### Records provided:
+ + + +

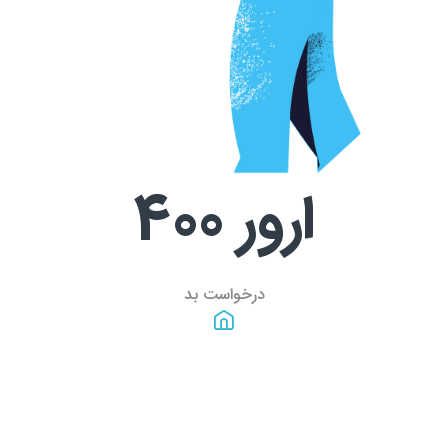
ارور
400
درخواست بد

+ + + +

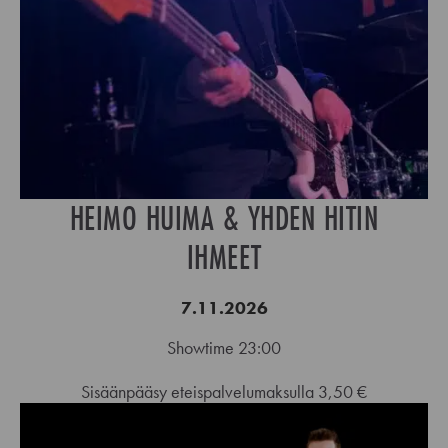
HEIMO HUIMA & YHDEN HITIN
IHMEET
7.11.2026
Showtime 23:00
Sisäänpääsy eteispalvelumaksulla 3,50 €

+ + + +

### What is needed:
Could you restate, word for word, the lines above from the one with "Showtime 23:00" to the one with "Sisäänpääsy eteispalvelumaksulla 3,50 €", both included?

### Answer to this exercise:
Showtime 23:00
Sisäänpääsy eteispalvelumaksulla 3,50 €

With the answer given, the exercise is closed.